3.3 Origin of medfly infestation based on demographic history and phylogenetic analysis
In the DIYABC-RF analysis that tested six hypothetical evolutionary scenarios (Fig. 5), the classification votes from Scenario 1 to Scenario 6 were: 599, 411, 123, 467, 267 and 133, respectively (i.e. the number of times a scenario is selected in a random forest). Based on the classification votes and posterior probabilities, the best fit was Scenario 1, with a posterior probability of 0.596 and global and local error rates of 0.499 and 0.404, respectively (Fig. 5). The projections of data set from the training set on the linear discriminate analyses (LDA) indicated low power to discriminate the tested Scenarios 1, 2 and 4 because the observed data set was located within the cloud of their simulated data (Fig. S5-C. Supplementary information). To improve prediction quality and power of differentiation, we ran a new analysis only for Scenarios 2, 4 and 5 (selected based on the previous test results).
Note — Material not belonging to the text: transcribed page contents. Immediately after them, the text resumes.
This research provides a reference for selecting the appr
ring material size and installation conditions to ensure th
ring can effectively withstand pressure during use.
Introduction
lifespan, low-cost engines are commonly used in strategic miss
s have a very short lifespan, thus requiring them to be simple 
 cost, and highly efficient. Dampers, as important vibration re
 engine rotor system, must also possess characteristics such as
The classification votes were 778, 1025 and 197 respectively. The best fit scenario was Scenario 4, with a posterior probability of 0.697 and global and local errors of 0.246 and 0.303, respectively (Fig. 5). The projection of data sets from the training set in this second test was located within the cloud of Scenario 2, indicating substantial power to discriminate among the tested scenarios (Fig. S5-C. Supplementary information). Overall, the demographic colonisation scenarios suggested a long and interconnected history of invasions ofC. capitata in the studied sites. Both best fit scenarios predicted Brazil divergence from the ancestral South African population. However, Scenario 1 predicted direct colonisation from Brazil to the other sampling sites, while Scenario 4 predicted that the Spain-Guatemala group originated from the admixture between lineages from South Africa and Brazil. According to these results, Brazil specimens were established by direct colonisation from South Africa and likely admixture events leading to the establishment of the remaining lineages (i.e. Spain-Guatemala and Greece-Australia).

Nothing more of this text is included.